- _Problem statement_: Give only the number of lines in the records that include the string "Acceleration".

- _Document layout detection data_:

──────────────────────────────

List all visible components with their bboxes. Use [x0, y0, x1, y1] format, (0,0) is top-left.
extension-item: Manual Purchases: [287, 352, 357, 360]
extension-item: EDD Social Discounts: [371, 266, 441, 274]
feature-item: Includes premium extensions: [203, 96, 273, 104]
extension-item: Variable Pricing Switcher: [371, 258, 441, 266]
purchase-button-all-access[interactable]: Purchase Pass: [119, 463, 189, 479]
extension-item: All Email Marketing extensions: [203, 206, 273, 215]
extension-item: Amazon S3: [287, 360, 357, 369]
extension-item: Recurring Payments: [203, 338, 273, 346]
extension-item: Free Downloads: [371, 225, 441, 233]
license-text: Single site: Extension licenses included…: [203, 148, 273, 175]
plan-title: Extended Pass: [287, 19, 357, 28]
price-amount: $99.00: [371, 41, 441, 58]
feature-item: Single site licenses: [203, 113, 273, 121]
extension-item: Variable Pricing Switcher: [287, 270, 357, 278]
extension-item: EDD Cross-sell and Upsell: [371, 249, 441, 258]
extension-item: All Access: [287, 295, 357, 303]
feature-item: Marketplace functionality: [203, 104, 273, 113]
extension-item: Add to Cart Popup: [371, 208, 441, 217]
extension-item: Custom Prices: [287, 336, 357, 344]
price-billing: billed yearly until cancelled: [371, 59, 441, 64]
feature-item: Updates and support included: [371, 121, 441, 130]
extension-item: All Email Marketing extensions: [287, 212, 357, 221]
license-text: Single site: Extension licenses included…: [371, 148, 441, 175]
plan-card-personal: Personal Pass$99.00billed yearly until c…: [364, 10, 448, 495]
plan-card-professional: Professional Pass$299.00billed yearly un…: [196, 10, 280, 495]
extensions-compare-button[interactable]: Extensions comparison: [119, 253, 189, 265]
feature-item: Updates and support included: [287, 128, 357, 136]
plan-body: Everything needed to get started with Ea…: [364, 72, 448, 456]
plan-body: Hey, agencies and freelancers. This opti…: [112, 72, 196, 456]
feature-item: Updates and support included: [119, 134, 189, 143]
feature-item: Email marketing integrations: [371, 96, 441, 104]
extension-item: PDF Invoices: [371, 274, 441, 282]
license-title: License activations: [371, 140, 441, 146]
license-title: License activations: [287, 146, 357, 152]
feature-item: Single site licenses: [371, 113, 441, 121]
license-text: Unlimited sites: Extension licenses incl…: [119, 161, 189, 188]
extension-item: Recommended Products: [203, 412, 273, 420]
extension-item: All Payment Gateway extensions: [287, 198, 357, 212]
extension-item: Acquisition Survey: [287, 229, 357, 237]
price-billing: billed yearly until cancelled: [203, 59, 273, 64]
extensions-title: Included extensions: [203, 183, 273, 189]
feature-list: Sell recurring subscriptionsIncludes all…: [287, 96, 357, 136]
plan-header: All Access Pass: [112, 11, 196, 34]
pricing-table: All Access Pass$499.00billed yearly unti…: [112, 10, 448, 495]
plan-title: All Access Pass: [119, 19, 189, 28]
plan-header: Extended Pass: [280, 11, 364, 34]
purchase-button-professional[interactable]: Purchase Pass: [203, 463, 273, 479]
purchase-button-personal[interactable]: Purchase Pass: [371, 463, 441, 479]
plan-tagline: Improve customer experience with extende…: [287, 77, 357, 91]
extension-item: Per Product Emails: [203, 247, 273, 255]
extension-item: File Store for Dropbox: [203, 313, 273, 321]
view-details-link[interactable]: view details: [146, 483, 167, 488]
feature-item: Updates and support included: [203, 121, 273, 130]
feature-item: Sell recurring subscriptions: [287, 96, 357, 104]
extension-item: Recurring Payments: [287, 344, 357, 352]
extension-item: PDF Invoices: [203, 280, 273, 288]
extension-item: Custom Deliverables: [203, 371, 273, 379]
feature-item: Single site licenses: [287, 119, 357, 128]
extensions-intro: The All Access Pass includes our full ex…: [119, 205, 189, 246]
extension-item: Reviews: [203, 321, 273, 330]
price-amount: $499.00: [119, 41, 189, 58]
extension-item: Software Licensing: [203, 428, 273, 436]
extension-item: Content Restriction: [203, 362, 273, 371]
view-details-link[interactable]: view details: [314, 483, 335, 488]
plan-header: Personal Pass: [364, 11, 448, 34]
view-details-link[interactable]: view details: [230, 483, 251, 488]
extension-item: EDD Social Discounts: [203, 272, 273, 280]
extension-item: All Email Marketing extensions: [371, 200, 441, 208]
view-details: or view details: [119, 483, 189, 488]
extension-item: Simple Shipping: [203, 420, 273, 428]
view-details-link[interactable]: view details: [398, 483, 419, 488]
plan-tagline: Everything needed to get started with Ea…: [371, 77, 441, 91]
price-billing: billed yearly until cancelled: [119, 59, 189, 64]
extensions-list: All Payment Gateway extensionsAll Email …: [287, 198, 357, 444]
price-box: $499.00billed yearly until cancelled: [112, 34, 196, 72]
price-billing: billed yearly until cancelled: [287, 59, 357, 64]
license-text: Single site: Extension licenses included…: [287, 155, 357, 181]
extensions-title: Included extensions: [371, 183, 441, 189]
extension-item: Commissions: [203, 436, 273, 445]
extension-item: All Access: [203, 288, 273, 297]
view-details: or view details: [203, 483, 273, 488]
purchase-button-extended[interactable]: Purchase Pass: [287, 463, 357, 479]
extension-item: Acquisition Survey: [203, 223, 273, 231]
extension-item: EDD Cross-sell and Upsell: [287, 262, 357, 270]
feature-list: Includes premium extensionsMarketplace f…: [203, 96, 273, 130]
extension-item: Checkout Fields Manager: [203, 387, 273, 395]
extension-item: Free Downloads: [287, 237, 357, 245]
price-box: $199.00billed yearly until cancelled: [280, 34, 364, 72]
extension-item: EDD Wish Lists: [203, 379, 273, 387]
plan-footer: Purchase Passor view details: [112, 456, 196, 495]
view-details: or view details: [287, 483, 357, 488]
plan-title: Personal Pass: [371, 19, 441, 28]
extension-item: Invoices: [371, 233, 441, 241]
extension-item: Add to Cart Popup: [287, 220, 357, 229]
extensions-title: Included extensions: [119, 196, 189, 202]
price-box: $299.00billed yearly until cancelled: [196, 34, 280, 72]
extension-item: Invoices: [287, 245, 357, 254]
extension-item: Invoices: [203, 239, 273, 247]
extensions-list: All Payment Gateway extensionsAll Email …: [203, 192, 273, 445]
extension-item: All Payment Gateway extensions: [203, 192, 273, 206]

──────────────────────────────

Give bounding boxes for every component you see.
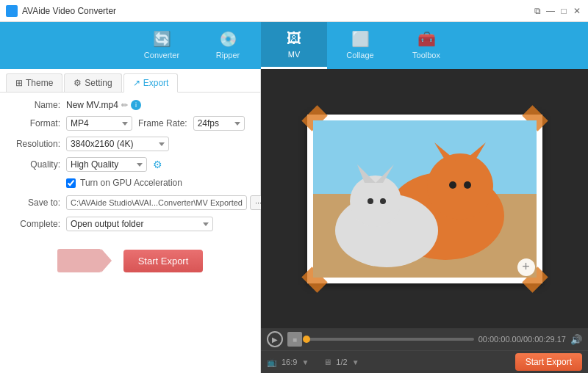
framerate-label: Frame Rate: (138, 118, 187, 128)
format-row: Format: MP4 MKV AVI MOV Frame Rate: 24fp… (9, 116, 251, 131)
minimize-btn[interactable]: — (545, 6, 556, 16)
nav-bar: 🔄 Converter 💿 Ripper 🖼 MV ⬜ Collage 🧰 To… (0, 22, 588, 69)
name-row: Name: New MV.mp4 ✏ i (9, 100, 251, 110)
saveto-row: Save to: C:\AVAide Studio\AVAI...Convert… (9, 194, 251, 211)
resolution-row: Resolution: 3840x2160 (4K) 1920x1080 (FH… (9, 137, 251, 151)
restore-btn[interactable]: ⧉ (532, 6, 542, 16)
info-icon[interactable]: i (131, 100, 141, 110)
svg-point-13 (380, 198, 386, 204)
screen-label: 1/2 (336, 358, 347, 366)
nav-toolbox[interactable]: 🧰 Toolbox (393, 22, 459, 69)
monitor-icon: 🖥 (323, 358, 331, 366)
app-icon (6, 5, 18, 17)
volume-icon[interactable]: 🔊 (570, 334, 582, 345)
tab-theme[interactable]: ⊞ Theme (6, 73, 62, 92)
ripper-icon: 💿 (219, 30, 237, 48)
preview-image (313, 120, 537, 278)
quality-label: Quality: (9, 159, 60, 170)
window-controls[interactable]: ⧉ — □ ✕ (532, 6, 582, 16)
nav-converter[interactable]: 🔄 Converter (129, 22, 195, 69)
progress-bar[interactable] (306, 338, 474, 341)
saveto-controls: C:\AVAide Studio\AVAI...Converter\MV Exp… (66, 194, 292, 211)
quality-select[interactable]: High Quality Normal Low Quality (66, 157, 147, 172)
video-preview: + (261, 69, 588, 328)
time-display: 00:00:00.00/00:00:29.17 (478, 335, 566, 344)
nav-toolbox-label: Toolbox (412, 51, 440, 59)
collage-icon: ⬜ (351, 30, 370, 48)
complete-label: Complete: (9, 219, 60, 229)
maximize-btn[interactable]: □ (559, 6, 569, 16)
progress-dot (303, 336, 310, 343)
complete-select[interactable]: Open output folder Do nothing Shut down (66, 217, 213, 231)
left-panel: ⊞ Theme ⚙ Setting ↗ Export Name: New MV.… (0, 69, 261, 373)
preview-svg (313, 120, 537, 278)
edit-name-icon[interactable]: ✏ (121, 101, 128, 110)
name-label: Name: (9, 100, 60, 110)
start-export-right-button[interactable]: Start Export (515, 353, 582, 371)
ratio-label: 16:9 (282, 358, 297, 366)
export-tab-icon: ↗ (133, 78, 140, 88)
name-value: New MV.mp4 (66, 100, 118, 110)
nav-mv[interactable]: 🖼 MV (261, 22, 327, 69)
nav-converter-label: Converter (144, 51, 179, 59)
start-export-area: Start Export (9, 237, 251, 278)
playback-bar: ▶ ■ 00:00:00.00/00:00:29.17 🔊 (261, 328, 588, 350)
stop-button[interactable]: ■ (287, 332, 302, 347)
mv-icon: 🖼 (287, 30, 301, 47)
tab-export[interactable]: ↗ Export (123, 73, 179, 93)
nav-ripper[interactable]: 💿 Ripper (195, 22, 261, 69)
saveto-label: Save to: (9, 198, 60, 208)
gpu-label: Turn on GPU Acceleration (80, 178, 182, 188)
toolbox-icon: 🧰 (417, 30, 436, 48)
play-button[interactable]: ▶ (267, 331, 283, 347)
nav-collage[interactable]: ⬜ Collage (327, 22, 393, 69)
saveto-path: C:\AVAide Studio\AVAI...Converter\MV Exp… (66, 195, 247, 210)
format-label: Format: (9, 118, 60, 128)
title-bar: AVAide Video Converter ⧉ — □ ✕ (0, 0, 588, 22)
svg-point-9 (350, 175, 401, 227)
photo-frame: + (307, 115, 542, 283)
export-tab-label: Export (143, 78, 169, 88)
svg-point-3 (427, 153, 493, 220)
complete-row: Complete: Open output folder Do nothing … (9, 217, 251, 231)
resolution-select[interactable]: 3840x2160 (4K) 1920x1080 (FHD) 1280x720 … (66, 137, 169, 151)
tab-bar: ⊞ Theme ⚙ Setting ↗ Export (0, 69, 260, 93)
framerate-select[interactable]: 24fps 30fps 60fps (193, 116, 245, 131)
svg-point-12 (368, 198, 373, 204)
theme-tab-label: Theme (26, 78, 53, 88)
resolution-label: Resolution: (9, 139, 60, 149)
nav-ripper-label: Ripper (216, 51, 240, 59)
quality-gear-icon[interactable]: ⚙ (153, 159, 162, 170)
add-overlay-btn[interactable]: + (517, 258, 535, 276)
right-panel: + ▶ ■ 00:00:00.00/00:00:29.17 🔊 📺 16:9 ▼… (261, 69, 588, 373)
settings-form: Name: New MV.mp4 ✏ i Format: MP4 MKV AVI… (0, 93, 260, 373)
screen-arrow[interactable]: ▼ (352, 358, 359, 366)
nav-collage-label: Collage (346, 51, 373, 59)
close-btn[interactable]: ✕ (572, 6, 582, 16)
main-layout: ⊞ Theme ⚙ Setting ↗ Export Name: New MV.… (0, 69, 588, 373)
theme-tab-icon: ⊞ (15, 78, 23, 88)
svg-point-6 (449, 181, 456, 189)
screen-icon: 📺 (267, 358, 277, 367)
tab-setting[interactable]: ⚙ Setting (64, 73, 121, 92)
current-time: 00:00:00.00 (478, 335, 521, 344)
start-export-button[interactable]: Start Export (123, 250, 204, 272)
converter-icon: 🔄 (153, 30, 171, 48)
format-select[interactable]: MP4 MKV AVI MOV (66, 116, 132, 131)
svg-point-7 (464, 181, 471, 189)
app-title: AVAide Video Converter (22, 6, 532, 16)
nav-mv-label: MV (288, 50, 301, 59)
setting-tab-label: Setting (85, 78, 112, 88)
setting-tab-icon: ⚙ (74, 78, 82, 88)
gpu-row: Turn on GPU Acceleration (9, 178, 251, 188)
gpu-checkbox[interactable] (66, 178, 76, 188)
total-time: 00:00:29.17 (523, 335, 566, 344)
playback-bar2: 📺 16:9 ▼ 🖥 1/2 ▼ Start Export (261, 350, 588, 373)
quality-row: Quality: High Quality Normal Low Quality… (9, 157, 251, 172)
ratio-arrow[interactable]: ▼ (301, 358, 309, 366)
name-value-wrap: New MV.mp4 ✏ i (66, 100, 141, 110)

──────────────────────────────

- _Solution for this task_: 2